What is needed is a word-for-word copy of every record below, minus the pictures.

━━━ DATA FOR REVIEW

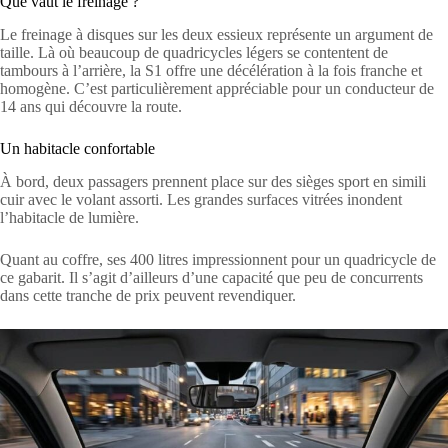
Que vaut le freinage ?
Le freinage à disques sur les deux essieux représente un argument de
taille. Là où beaucoup de quadricycles légers se contentent de
tambours à l’arrière, la S1 offre une décélération à la fois franche et
homogène. C’est particulièrement appréciable pour un conducteur de
14 ans qui découvre la route.
Un habitacle confortable
À bord, deux passagers prennent place sur des sièges sport en simili
cuir avec le volant assorti. Les grandes surfaces vitrées inondent
l’habitacle de lumière.
Quant au coffre, ses 400 litres impressionnent pour un quadricycle de
ce gabarit. Il s’agit d’ailleurs d’une capacité que peu de concurrents
dans cette tranche de prix peuvent revendiquer.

━━━━━━

WRITTEN SOLUTION:
Que vaut le freinage ?
Le freinage à disques sur les deux essieux représente un argument de
taille. Là où beaucoup de quadricycles légers se contentent de
tambours à l’arrière, la S1 offre une décélération à la fois franche et
homogène. C’est particulièrement appréciable pour un conducteur de
14 ans qui découvre la route.
Un habitacle confortable
À bord, deux passagers prennent place sur des sièges sport en simili
cuir avec le volant assorti. Les grandes surfaces vitrées inondent
l’habitacle de lumière.
Quant au coffre, ses 400 litres impressionnent pour un quadricycle de
ce gabarit. Il s’agit d’ailleurs d’une capacité que peu de concurrents
dans cette tranche de prix peuvent revendiquer.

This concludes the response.